Well, Andy Warhol started working on the imagery of Marilyn Monroe after her tragic death in 1967. He produced what would become one of the most iconic and memorable representations of the actress, and consequently one of the most sought after printed editions of his work, perha the most iconic image of the Pop Art era.

Warhol created a series of 10 variations in what is now referred to as the Marilyn Series, each with virtually the same composition, but different color variations. There were only 250 portfolios made in total. The original Marilyn screenprints were hand pulled screen prints, 36 inches square on heavy paper and museum board.

The Campbell’s Soup Cans and Flowers followed shortly after. The 60s were groundbreaking years in Warhol’s career. It was a time when he developed his signature style and today, the works from this period are considered his most important and are highly sought after.

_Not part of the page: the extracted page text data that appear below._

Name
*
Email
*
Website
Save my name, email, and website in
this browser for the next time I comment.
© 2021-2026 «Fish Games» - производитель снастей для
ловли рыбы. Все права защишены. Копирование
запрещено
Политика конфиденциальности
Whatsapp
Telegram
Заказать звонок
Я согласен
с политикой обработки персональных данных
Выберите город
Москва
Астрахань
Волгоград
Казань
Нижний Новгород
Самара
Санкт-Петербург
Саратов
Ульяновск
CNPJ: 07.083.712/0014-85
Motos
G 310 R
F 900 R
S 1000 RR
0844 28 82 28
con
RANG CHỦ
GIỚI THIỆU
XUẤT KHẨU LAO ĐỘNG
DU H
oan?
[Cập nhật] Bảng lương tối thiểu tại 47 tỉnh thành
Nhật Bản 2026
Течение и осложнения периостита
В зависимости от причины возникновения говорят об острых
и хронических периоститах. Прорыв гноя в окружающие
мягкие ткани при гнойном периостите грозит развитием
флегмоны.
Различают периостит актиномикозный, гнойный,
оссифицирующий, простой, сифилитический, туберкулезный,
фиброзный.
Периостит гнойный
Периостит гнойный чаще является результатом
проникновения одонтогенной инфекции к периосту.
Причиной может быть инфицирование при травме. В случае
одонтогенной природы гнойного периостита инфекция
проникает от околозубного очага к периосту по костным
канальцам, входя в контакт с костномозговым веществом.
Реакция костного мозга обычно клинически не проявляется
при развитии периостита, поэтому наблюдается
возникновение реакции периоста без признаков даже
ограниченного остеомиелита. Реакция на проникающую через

The original prints from these series were published by Factory Additions and are therefore referred to as the Factory Additions version of the suites. These are by far the most expensive screenprints, which auction anywhere from $100,000 for a single print, to over $1.5 million for the suite.

What is known is that after Andy Warhol published his famous “Factory Editions” of Marilyn, Flowers and Campbell’s Soup Cans, he began collaborating with two anonymous friends from Belgium in 1970 on a second series of prints. The original idea behind this partnership for Warhol was to play on the concept of mass production - one of the key themes of his work.

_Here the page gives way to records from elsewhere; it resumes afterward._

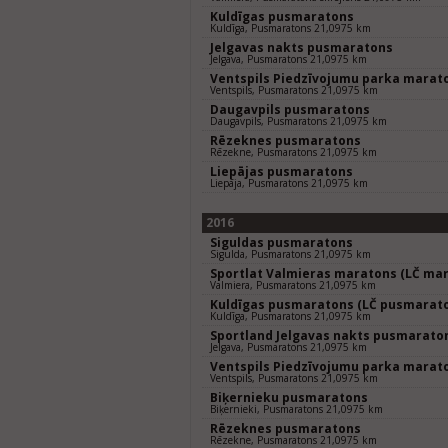
Kuldīgas pusmaratons
Kuldīga, Pusmaratons 21,0975 km
Jelgavas nakts pusmaratons
Jelgava, Pusmaratons 21,0975 km
Ventspils Piedzīvojumu parka marat
Ventspils, Pusmaratons 21,0975 km
Daugavpils pusmaratons
Daugavpils, Pusmaratons 21,0975 km
Rēzeknes pusmaratons
Rēzekne, Pusmaratons 21,0975 km
Liepājas pusmaratons
Liepāja, Pusmaratons 21,0975 km
2016
Siguldas pusmaratons
Sigulda, Pusmaratons 21,0975 km
Sportlat Valmieras maratons (LČ mar
Valmiera, Pusmaratons 21,0975 km
Kuldīgas pusmaratons (LČ pusmarat
Kuldīga, Pusmaratons 21,0975 km
Sportland Jelgavas nakts pusmarato
Jelgava, Pusmaratons 21,0975 km
Ventspils Piedzīvojumu parka marat
Ventspils, Pusmaratons 21,0975 km
Biķernieku pusmaratons
Biķernieki, Pusmaratons 21,0975 km
Rēzeknes pusmaratons
Rēzekne, Pusmaratons 21,0975 km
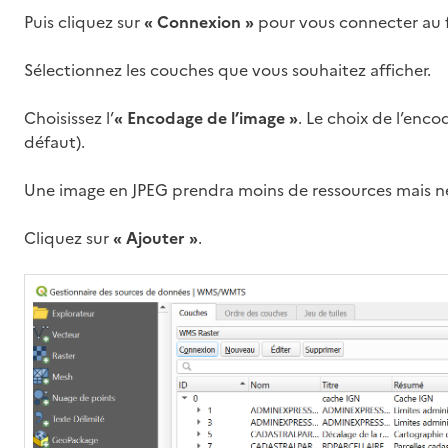
Puis cliquez sur
« Connexion »
pour vous connecter au f
Sélectionnez les couches que vous souhaitez afficher.
Choisissez l’
« Encodage de l’image »
. Le choix de l’enco
défaut).
Une image en JPEG prendra moins de ressources mais n
Cliquez sur
« Ajouter »
.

They would be stamped instead of signed by Warhol with a black “fill in your own signature” stamp. The thought was, ‘here we just mass-produced these prints; sign your name here. Any name will do. Because yours is as important as my own.

When the Sunday B. Morning editions were first released in 1970, Andy Warhol was not pleased. He had tried to stop production but could not. Because he had handed over the tools for the prints to be published, filing a suit would have been difficult. So when he periodically ran across a Sunday B. Morning print, Warhol would sign them “This is not by me. Andy Warhol” to express his ironic dissatisfaction. This of course only made the prints more sought after, especially the ones he signed in defiance.

Today, the black ink Sunday B. Morning prints are very rare, as many did not survive the test of time. Sunday B. Morning began publishing the prints again, after many years, in the late 90s and they continue to publish Marilyn, Flowers, Soup Cans as well as Golden Marilyn, Mao and Dollar editions today. All these prints are also stamped – now with blue ink – on the verso with “fill in your own signature” and “published by Sunday B. Morning”. While ownership of Sunday B. Morning has changed hands a couple times, the prints are still published by the same print shop in Belgium, using the same printing process they’ve used since their inception.